Interactive version of this paper: https://weightagnostic.github.io/
In a traditional deep learning framework we optimize weights of a fixed network to find the best model. In comparison, for Weight Agnostic Neural Networks (WANNs), we instead search for the best network architecture that perform well over a range of shared weights. The best network architecture usually has strong inductive biases which means importance of weights is minimized. This similar to precocial behaviours in nature.
In order to find the minimal description length WANN, the following steps are performed:
- Initialize a minimal network and assign a single shared weight parameter to every network connection
- Evaluate the network on a wide range of this single weight parameter
- Rank the networks by performance and complexity
- Create new population by mutate the best networks similar to genetic algorithms
Using this technique, WANNs have great representational power to model any function. Which means with enough training we can eventually find the network with the best inductive bias.
WANNs are well suited for RL tasks where the input dimension is low which allows WANNs to encode the relationships between the inputs and the internal states. The performance is on-par with fixed topology with trained weights.
Ensemble and tuned WANNs also perform well with classification problems compare to single layer network with trained weights. The resulting network still maintain the flexibility to allow weight training.
Individual weight in WANNs can also be further turned as offsets from the best shared weight.

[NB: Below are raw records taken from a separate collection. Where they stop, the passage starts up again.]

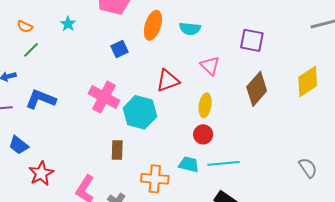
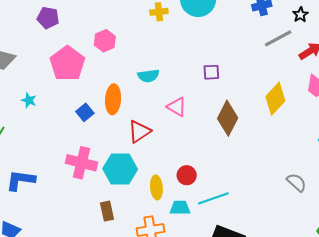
orange ellipse: (153, 25) -> (113, 99), moved
purple square: (252, 40) -> (211, 72), size x0.7
yellow ellipse: (205, 105) -> (156, 187), moved

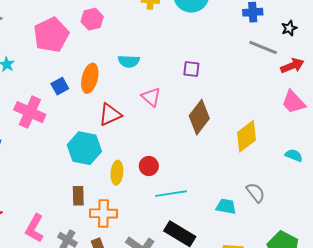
gray line: (278, 38) -> (263, 47), turned 40
yellow diamond: (275, 99) -> (247, 136), moved
pink cross: (81, 163) -> (30, 112), moved
cyan trapezoid: (180, 208) -> (226, 206), moved
brown rectangle: (107, 211) -> (78, 196), moved

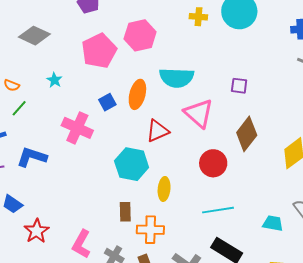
pink hexagon: (92, 19) -> (140, 35), size x1.4
cyan semicircle: (129, 61) -> (177, 78), size x1.6
pink triangle: (151, 97) -> (199, 113), size x1.5
red circle: (149, 166) -> (213, 163), moved, size x1.4

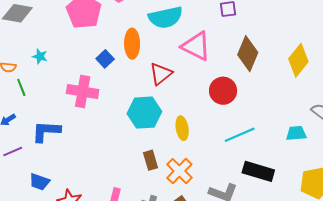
cyan star: (54, 80) -> (40, 56), moved
green line: (19, 108) -> (21, 87), turned -48
orange cross: (150, 230) -> (179, 171), turned -32

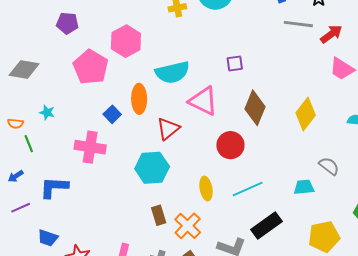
yellow ellipse: (182, 128) -> (206, 189), moved
black rectangle: (258, 171) -> (267, 225), turned -52

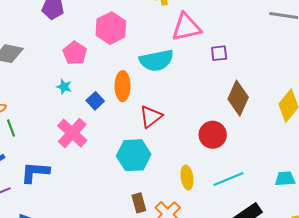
pink pentagon: (91, 67) -> (75, 53), size x0.7
pink triangle: (203, 101) -> (186, 27), moved, turned -40
cyan star: (47, 112) -> (64, 87), moved
pink cross: (90, 147) -> (72, 133), turned 32

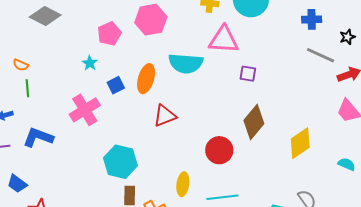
cyan hexagon: (134, 155) -> (120, 162), moved

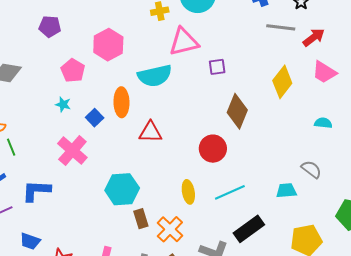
red triangle: (165, 116) -> (151, 132), turned 40
yellow diamond: (300, 143) -> (282, 82), moved
cyan semicircle: (347, 164) -> (323, 123), moved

- Authors mentioned WANNs are great for models with small input dimensions in some RL settings. However, the they didn’t address the performance of WANNs for more complexed RL problems.
- I think the authors did not mention how to vary the network architecture from iteration to iteration. For example, when to add node and when to use a different activation function. What are the parameters to the “neighbour” function.
- It seems the underlying assumption is that WANNs will find a network architecture with strong inductive bias with enough training. However, the authors did not benchmark how much training is needed to generate such network.